Kapitalmarktrecht: Wenn Recht auf die Börse trifft

Prospekte, die freiwillig kein Mensch liest. Und trotzdem hängen Millionen daran. Genau da landen Sie, wenn Kapitalmarktrecht Ihr Ding wird – an der Naht zwischen Gesellschaftsrecht, Aufsichtsrecht und Finanzierung, wo juristische Präzision und ein Gespür für Zahlen nicht nacheinander gefragt sind, sondern beides zugleich, in derselben Akte, oft in derselben Minute.

Was Sie da konkret machen? Börsengänge begleiten. Anleihe- und Aktienemissionen strukturieren, Wertpapierprospekte auf Vollständigkeit und Haftungsrisiken abklopfen. Sie beraten zu Ad-hoc-Publizität und Insiderrecht, und zwar meist dann, wenn die Uhr läuft: Eine Meldung muss binnen Stunden korrekt formuliert draußen sein. MAR, Prospektverordnung, die Vorgaben der Finanzmarktaufsicht – Alltag. Mal geht es um die groβe Transaktion. Mal um eine einzige Fuβnote, die plötzlich haftungsrelevant wird.
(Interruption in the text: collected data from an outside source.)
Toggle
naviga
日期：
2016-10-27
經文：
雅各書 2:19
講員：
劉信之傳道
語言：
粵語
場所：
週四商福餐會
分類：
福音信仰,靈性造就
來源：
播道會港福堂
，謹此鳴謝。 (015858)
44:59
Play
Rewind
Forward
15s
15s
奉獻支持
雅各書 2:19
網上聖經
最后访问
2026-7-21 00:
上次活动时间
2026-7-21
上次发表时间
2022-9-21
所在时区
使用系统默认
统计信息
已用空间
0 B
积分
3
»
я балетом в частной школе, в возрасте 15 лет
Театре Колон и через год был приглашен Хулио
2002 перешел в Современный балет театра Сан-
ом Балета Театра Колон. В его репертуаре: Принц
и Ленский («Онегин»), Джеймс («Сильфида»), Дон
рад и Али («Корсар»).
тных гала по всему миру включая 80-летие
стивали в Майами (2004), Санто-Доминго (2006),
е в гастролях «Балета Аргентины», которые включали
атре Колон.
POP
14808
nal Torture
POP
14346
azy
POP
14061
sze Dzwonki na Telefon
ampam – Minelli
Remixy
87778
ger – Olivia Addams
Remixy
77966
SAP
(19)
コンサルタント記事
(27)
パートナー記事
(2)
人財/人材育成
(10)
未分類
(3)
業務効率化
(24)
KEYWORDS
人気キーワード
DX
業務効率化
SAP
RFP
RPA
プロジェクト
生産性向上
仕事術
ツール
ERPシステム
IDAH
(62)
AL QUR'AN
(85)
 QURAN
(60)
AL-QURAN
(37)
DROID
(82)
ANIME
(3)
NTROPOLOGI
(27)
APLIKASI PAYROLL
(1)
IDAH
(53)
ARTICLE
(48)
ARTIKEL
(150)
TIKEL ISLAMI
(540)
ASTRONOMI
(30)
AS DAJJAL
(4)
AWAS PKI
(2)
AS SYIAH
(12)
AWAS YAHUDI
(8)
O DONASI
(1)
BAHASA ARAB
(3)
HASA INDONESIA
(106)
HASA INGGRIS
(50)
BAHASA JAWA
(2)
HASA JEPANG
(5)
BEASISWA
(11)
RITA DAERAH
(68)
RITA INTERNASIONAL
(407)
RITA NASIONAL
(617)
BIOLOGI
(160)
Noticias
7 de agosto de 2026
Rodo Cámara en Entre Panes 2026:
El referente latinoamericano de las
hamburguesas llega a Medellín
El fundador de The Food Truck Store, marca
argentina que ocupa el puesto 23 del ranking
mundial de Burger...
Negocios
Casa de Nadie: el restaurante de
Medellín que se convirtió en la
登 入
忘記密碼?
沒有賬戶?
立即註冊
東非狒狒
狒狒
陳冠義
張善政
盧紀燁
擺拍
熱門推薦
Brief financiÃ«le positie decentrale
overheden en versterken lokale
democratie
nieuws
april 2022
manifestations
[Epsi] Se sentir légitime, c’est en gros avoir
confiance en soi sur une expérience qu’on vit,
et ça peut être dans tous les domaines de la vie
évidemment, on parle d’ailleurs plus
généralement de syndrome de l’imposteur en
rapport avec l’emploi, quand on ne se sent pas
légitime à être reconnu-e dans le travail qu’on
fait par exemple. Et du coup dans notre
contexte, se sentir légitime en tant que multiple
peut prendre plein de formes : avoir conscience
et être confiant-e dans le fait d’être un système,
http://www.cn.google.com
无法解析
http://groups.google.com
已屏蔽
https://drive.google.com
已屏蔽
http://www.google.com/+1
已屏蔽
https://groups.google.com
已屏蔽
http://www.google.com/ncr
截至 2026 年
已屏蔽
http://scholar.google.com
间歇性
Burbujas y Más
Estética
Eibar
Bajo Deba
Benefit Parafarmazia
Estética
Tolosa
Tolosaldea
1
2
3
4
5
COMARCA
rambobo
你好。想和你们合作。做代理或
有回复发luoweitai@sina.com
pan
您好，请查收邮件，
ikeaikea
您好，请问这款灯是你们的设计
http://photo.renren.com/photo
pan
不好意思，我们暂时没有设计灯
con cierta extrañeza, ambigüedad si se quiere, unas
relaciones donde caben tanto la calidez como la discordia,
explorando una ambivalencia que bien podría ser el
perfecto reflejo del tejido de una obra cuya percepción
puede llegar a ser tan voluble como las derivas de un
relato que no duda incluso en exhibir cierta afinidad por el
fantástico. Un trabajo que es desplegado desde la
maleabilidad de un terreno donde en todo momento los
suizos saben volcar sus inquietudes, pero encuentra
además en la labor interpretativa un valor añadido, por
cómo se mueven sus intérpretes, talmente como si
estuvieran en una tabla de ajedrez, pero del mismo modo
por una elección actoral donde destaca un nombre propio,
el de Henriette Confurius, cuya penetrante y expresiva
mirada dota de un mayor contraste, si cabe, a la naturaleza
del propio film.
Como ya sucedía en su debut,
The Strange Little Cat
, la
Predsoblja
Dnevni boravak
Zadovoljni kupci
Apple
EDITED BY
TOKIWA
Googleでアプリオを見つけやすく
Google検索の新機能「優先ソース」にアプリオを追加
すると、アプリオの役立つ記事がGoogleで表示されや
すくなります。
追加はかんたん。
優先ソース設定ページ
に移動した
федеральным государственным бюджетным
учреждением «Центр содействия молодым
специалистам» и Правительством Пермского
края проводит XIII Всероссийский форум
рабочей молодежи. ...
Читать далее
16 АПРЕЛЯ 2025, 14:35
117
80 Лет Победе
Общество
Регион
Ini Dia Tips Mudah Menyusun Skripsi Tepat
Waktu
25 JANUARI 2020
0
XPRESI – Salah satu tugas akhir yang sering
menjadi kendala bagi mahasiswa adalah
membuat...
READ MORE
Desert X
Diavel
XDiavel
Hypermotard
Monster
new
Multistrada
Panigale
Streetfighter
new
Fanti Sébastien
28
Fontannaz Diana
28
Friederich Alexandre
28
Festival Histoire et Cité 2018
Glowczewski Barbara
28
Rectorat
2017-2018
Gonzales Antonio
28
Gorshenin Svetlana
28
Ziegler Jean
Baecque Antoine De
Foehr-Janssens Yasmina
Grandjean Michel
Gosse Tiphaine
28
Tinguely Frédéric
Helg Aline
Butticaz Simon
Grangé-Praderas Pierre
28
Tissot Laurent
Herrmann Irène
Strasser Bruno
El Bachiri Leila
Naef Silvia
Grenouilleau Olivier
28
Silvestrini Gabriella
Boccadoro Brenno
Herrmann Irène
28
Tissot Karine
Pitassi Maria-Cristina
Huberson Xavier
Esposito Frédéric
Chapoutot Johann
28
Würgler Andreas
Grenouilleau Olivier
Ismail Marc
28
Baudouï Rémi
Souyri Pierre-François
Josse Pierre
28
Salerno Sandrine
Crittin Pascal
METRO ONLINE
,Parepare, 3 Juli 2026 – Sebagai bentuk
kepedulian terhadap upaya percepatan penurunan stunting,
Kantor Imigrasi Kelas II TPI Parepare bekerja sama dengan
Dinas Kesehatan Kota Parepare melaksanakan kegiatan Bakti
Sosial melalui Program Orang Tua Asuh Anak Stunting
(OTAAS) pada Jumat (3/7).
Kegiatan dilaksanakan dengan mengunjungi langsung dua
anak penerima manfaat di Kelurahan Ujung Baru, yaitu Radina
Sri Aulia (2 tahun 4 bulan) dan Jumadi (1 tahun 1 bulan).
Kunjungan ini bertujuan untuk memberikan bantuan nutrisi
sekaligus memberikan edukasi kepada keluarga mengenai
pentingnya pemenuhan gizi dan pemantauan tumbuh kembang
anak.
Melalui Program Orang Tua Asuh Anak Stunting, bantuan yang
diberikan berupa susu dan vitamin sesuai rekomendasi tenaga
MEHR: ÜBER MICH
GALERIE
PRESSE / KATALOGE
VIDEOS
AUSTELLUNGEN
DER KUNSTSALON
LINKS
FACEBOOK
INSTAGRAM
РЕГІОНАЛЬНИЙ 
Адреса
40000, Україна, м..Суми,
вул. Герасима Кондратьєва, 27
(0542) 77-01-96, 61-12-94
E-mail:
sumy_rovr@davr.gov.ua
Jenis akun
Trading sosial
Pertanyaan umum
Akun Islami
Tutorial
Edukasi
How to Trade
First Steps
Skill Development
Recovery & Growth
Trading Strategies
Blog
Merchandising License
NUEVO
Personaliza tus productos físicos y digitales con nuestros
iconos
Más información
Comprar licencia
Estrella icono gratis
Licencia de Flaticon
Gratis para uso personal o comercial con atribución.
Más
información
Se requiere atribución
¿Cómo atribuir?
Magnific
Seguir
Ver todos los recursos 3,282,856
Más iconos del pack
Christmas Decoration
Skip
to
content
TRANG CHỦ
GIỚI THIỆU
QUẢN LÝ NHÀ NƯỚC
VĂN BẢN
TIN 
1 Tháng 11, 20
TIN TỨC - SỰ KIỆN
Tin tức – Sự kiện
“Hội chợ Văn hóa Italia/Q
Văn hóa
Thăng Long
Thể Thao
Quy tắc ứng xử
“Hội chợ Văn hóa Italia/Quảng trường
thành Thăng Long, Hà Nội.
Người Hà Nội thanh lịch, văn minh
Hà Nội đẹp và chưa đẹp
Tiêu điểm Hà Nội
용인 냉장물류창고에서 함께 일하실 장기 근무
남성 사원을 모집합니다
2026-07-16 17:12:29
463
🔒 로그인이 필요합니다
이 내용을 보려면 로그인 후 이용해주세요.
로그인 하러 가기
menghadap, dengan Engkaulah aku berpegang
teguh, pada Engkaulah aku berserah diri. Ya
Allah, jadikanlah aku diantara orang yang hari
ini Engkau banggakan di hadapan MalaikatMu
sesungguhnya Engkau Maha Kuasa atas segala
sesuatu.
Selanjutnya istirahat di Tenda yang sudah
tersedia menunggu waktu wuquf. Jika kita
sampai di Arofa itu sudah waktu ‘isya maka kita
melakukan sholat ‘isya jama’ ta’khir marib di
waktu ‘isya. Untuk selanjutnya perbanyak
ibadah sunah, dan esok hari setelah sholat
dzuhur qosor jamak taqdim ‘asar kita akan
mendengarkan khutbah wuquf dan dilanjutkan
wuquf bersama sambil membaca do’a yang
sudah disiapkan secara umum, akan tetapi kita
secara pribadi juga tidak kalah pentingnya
Geradlinig läuft der Einstieg selten. Die meisten kommen über das rechtswissenschaftliche Studium, ein Gerichtsjahr, dann ein Praktikum oder eine Associate-Stelle. Ein wirtschaftlicher Zusatzabschluss oder ein LL.M. mit Finance-Schwerpunkt öffnet Türen, zwingend ist er nicht. Zählen tut anderes: sehr gutes Englisch, weil Verträge und Term Sheets international sind. Belastbarkeit. Und die Bereitschaft, sich in Bilanzen einzudenken, ohne selbst Steuerberater:in zu sein.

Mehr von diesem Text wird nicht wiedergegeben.